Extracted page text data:
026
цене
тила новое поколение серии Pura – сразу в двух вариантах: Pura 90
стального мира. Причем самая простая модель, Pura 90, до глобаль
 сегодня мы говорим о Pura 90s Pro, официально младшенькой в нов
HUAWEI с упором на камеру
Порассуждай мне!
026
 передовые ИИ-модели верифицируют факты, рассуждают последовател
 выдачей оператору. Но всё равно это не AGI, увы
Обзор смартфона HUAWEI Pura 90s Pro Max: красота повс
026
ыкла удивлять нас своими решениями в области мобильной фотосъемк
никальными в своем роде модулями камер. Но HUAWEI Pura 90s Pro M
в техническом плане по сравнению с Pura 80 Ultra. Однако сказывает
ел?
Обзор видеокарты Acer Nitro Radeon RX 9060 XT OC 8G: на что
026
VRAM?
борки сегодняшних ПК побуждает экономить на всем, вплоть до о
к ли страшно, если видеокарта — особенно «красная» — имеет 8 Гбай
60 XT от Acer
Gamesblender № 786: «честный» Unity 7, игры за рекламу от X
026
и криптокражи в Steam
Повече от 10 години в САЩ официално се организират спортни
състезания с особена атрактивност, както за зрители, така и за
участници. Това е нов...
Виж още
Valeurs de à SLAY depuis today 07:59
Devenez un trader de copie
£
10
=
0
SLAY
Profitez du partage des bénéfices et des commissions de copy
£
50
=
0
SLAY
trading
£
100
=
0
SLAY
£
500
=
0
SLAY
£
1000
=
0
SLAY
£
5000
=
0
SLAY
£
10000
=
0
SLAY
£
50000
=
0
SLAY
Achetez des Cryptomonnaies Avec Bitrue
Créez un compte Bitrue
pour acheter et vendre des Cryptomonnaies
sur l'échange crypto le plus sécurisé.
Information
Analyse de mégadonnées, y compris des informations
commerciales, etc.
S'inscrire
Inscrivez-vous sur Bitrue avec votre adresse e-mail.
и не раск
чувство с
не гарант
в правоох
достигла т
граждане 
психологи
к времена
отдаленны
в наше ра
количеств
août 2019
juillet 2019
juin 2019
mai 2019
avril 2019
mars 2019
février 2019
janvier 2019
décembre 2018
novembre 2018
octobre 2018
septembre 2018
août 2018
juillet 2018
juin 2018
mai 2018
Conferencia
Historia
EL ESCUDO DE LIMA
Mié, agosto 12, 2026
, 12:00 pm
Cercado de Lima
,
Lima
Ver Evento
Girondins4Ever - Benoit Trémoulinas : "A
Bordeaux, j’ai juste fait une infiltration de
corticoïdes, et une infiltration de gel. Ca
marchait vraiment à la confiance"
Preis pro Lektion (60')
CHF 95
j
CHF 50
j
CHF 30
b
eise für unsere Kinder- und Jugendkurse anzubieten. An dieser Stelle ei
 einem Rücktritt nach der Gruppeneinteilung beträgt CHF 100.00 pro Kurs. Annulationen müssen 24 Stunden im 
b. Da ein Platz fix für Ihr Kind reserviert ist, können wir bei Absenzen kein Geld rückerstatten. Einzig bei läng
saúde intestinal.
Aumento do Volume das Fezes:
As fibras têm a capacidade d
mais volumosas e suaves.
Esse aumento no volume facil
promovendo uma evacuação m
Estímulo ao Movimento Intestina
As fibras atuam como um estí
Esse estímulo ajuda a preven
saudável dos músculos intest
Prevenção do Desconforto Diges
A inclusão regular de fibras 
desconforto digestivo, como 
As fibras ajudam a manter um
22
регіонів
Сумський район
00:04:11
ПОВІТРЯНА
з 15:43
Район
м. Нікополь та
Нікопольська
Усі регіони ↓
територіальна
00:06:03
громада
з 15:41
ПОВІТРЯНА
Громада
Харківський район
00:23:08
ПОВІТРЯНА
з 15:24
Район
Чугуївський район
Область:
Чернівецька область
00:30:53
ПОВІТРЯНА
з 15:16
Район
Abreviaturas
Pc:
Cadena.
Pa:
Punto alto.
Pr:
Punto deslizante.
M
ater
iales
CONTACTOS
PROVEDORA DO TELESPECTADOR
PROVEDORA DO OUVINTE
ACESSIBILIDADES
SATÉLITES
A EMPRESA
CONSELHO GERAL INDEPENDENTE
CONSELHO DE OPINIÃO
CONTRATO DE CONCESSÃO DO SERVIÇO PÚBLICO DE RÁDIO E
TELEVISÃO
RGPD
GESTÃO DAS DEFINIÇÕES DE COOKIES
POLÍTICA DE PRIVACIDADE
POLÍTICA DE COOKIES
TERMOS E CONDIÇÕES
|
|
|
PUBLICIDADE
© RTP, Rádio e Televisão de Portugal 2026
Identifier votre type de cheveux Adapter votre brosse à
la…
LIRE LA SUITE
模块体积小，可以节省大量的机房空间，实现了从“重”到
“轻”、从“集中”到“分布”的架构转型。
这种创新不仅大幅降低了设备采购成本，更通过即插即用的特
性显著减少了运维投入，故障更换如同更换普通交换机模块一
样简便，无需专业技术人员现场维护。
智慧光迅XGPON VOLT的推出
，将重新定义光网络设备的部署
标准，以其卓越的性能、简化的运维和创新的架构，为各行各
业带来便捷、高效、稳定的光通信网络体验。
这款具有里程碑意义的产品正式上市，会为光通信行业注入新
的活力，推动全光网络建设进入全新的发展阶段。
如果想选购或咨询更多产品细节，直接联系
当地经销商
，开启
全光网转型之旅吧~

* Directions for this task
Starting at the line that has "b. Da ein Platz" and ending at the line that has "As fibras atuam como um estí", please write out the lines above exactly, leaving out all others.

* Result of the exercise
b. Da ein Platz fix für Ihr Kind reserviert ist, können wir bei Absenzen kein Geld rückerstatten. Einzig bei läng
saúde intestinal.
Aumento do Volume das Fezes:
As fibras têm a capacidade d
mais volumosas e suaves.
Esse aumento no volume facil
promovendo uma evacuação m
Estímulo ao Movimento Intestina
As fibras atuam como um estí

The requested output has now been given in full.